Task
Take from the records below each line that holds "IMAP".

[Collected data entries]
Content starts
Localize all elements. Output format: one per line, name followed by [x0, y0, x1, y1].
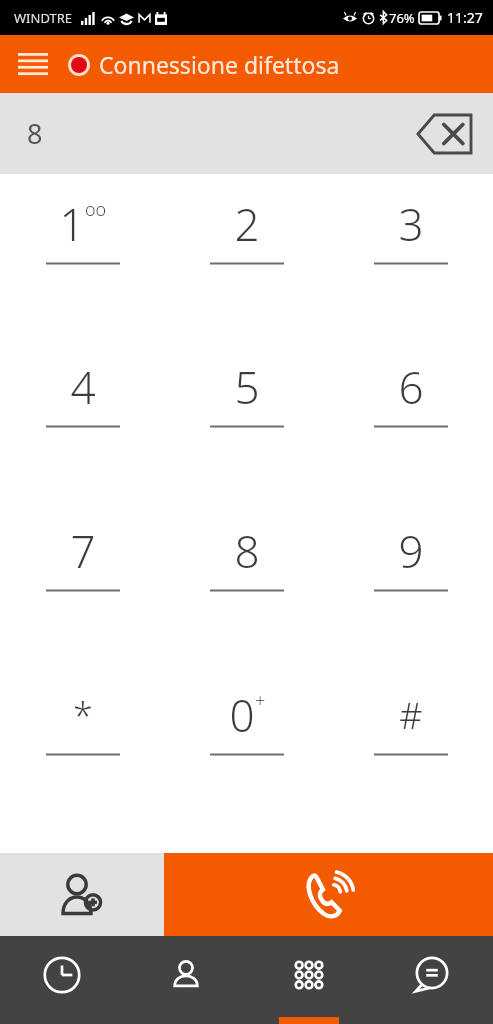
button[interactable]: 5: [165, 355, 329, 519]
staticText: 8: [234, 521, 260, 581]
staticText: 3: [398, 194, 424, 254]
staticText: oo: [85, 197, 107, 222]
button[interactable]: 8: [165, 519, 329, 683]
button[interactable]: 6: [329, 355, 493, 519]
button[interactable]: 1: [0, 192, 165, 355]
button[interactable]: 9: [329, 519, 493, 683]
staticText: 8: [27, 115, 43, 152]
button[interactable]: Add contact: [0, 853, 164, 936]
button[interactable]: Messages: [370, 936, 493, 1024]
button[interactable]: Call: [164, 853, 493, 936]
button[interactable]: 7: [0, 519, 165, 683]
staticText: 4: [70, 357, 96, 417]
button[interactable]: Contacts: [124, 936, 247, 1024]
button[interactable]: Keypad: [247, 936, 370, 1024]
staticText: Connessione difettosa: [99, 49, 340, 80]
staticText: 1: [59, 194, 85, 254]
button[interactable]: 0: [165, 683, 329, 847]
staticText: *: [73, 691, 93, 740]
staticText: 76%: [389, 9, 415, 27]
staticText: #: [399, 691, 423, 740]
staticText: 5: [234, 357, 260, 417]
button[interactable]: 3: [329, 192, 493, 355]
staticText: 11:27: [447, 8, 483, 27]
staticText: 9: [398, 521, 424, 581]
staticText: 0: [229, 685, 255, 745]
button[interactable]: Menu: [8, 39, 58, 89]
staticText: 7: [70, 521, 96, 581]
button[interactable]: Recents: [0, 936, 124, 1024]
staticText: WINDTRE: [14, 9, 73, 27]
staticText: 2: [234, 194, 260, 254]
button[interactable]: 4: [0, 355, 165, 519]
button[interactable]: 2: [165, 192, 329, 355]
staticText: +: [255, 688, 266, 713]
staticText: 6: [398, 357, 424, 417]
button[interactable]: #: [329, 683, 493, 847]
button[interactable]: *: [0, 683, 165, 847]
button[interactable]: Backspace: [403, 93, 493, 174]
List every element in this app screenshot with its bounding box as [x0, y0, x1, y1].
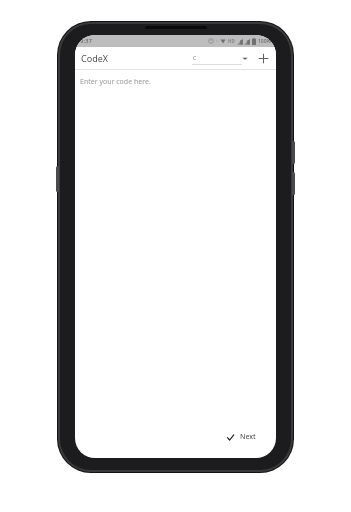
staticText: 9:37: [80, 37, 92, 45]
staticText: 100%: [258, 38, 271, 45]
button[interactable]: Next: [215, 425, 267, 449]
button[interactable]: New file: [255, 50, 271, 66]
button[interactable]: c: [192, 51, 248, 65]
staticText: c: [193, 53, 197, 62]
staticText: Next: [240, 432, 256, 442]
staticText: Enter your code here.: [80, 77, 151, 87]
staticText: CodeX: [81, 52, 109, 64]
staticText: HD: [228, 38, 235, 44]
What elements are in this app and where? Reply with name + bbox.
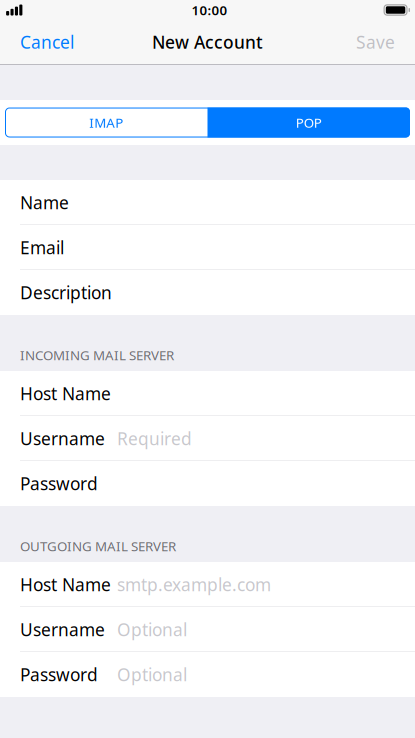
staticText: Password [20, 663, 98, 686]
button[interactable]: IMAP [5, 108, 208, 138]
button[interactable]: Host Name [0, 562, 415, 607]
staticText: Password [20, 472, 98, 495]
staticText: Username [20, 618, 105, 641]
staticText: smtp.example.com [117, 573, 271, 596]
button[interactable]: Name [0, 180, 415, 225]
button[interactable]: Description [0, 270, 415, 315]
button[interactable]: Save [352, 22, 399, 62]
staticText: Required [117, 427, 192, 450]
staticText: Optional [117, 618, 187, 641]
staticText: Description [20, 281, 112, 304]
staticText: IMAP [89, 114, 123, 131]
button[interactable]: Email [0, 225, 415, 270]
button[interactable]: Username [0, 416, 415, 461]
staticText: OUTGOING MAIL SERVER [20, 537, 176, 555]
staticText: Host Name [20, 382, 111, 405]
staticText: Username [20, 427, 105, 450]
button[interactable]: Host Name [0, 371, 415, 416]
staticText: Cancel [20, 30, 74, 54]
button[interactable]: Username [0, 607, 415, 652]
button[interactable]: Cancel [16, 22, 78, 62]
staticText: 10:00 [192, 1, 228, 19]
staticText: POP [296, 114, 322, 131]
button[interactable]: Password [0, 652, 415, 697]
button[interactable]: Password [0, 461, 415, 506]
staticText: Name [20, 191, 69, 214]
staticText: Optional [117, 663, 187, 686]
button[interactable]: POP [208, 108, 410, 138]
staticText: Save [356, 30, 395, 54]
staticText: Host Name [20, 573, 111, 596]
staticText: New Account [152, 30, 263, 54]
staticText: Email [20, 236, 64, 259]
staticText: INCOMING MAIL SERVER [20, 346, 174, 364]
Content ends
Your response
button[interactable]: IMAP [5, 108, 208, 138]
staticText: IMAP [89, 114, 123, 131]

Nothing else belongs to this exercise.